__DATASET ENTRIES__
╔══

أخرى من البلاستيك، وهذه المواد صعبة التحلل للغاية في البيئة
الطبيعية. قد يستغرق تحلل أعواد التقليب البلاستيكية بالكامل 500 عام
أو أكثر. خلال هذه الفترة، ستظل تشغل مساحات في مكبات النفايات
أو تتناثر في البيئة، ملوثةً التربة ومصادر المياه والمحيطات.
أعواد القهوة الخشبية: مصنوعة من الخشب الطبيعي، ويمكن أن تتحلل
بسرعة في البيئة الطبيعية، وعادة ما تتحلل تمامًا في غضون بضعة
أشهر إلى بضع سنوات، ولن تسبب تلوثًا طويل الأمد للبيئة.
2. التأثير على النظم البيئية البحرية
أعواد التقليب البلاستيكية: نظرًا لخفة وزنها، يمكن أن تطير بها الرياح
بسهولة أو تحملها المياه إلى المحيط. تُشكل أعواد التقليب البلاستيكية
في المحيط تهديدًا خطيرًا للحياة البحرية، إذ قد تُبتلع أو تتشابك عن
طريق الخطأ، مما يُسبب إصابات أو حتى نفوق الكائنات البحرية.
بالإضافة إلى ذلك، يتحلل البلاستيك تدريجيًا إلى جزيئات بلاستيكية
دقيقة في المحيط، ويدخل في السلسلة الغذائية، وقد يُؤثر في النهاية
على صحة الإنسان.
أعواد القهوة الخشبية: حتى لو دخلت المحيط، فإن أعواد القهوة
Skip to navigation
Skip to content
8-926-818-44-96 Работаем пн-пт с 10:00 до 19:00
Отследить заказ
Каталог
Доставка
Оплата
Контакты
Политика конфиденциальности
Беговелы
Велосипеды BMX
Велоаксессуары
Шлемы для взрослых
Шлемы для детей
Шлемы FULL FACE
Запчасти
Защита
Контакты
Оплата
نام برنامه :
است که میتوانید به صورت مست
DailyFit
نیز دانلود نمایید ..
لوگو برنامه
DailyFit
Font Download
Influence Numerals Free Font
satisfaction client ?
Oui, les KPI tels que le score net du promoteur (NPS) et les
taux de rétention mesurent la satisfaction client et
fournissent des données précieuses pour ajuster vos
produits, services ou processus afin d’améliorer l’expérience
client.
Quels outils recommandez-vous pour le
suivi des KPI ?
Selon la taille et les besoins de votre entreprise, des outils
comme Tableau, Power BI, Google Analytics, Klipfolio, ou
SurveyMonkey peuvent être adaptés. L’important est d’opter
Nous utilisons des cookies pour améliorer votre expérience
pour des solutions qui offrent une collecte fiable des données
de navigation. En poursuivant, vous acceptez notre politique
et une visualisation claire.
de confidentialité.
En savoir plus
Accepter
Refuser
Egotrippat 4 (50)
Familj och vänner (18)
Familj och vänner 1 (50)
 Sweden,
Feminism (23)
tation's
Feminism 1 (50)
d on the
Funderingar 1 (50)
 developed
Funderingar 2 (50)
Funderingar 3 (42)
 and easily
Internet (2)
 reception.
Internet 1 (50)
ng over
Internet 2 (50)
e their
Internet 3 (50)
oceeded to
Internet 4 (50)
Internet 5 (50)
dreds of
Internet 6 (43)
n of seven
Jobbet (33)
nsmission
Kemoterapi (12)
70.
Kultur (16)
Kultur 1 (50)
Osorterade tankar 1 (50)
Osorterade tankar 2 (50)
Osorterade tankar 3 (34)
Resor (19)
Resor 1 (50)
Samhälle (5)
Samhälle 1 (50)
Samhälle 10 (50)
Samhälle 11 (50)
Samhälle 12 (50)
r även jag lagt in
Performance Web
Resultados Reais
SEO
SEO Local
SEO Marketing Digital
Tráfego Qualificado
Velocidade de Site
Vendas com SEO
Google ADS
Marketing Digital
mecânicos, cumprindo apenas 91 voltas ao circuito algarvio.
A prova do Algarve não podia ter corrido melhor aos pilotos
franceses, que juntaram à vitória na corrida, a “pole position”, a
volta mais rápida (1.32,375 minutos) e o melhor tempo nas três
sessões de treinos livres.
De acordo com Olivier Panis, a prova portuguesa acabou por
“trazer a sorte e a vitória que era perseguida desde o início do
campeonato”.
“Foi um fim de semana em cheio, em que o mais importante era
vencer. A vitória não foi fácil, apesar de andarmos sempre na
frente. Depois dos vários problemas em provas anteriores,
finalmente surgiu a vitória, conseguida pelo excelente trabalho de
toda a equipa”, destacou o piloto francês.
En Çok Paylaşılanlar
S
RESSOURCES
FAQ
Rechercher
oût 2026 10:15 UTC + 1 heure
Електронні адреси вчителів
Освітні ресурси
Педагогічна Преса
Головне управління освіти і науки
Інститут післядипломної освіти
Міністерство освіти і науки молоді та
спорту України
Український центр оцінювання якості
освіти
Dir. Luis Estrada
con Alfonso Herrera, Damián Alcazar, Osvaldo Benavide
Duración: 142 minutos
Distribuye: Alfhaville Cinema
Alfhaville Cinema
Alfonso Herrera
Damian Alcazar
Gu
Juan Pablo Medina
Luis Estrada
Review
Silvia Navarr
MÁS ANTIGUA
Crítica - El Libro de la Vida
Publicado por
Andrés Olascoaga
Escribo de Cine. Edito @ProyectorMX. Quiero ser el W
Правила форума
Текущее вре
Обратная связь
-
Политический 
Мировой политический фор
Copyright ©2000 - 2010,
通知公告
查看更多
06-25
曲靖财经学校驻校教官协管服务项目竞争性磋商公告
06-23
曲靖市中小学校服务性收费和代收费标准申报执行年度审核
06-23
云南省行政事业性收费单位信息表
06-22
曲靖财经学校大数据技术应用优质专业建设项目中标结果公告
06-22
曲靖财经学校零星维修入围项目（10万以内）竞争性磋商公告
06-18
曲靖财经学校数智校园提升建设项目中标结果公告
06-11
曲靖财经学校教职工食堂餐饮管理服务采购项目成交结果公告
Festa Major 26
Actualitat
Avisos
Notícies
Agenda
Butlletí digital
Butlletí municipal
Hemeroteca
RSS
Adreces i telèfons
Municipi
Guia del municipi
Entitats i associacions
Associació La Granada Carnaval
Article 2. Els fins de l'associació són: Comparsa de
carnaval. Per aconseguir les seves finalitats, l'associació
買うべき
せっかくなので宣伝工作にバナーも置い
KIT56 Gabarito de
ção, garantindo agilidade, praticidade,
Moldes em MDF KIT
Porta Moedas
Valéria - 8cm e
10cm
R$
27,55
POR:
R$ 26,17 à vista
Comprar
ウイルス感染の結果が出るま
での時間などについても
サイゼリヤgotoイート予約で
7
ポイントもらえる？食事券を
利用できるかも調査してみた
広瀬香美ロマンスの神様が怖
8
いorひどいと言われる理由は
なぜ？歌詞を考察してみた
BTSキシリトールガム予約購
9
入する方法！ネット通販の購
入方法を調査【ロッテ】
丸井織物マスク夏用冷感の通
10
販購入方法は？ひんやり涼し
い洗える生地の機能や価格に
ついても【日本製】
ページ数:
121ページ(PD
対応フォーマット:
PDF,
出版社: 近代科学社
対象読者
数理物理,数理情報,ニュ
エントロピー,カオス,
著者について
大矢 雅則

╚══

Within the listing above, the range opens at the line with "con Alfonso Herrera, Damián" and closes at the line with "Мировой политический фор". Reproduce exactly the lines of that range, including both ends.

__RESPONSE BOX__
con Alfonso Herrera, Damián Alcazar, Osvaldo Benavide
Duración: 142 minutos
Distribuye: Alfhaville Cinema
Alfhaville Cinema
Alfonso Herrera
Damian Alcazar
Gu
Juan Pablo Medina
Luis Estrada
Review
Silvia Navarr
MÁS ANTIGUA
Crítica - El Libro de la Vida
Publicado por
Andrés Olascoaga
Escribo de Cine. Edito @ProyectorMX. Quiero ser el W
Правила форума
Текущее вре
Обратная связь
-
Политический 
Мировой политический фор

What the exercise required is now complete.